(Dataset entries)
-*-*-

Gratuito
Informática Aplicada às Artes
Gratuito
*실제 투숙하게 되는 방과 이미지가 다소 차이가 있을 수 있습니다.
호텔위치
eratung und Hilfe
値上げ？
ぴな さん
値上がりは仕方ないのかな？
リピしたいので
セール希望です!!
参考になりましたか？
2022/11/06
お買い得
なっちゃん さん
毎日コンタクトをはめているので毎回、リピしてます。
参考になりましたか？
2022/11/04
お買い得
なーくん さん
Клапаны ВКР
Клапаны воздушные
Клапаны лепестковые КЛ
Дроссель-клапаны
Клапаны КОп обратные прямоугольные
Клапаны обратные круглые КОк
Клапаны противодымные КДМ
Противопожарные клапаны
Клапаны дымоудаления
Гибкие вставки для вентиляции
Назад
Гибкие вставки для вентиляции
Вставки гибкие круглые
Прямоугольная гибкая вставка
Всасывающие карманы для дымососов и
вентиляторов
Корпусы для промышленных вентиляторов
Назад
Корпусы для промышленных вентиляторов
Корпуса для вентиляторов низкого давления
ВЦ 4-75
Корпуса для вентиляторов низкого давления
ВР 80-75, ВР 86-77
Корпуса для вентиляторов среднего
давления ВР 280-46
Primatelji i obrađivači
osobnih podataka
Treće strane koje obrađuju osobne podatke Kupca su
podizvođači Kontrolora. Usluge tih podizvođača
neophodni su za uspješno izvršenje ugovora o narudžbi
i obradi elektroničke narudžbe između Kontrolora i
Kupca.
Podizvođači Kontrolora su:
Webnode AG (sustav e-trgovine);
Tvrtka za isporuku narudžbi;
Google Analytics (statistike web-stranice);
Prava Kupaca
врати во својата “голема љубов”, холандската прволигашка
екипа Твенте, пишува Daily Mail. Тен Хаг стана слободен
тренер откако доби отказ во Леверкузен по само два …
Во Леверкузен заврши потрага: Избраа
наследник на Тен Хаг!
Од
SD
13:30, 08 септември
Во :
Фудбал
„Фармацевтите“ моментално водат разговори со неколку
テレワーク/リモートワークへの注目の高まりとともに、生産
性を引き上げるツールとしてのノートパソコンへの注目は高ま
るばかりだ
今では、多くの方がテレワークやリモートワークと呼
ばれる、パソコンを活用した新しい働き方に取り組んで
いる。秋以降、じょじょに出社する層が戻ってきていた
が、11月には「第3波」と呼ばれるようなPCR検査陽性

-*-*-

Problem requirements:
Copy exactly the lines above, from the one containing "性を引き上げるツールとしてのノートパソコンへの注目は高ま" through the very last line.

Reply:
性を引き上げるツールとしてのノートパソコンへの注目は高ま
るばかりだ
今では、多くの方がテレワークやリモートワークと呼
ばれる、パソコンを活用した新しい働き方に取り組んで
いる。秋以降、じょじょに出社する層が戻ってきていた
が、11月には「第3波」と呼ばれるようなPCR検査陽性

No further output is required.